(Saved data entries)
________________________

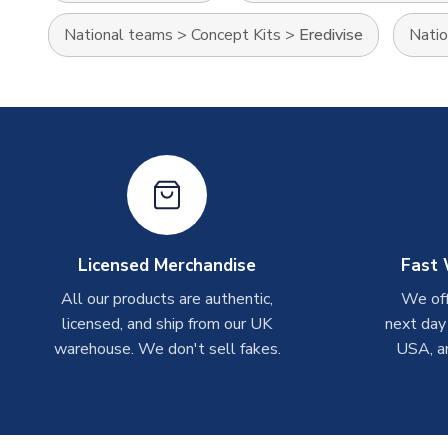
National teams
>
Concept Kits
>
Eredivise
Natio
Licensed Merchandise
Fast 
All our products are authentic,
We off
licensed, and ship from our UK
next day
warehouse. We don't sell fakes.
USA, a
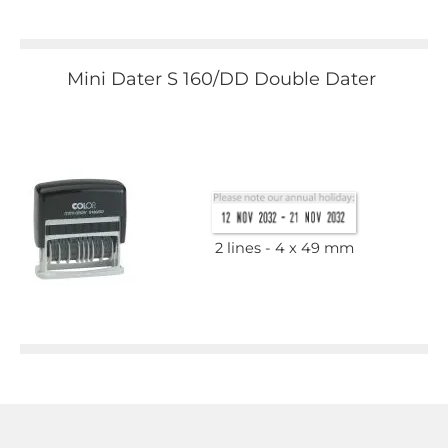
Mini Dater S 160/DD Double Dater
2 lines
4 x 49 mm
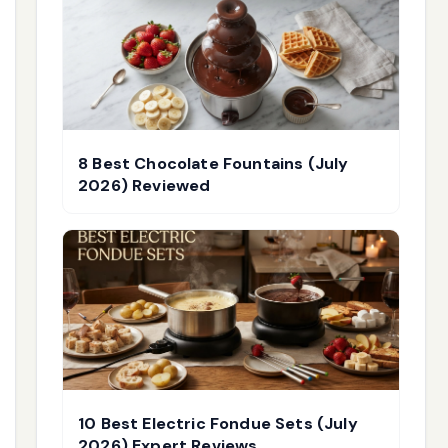
8 Best Chocolate Fountains (July
2026) Reviewed
10 Best Electric Fondue Sets (July
2026) Expert Reviews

________________________

What you should do: Collect every line above that contains the word "July".

Finished task:
8 Best Chocolate Fountains (July
10 Best Electric Fondue Sets (July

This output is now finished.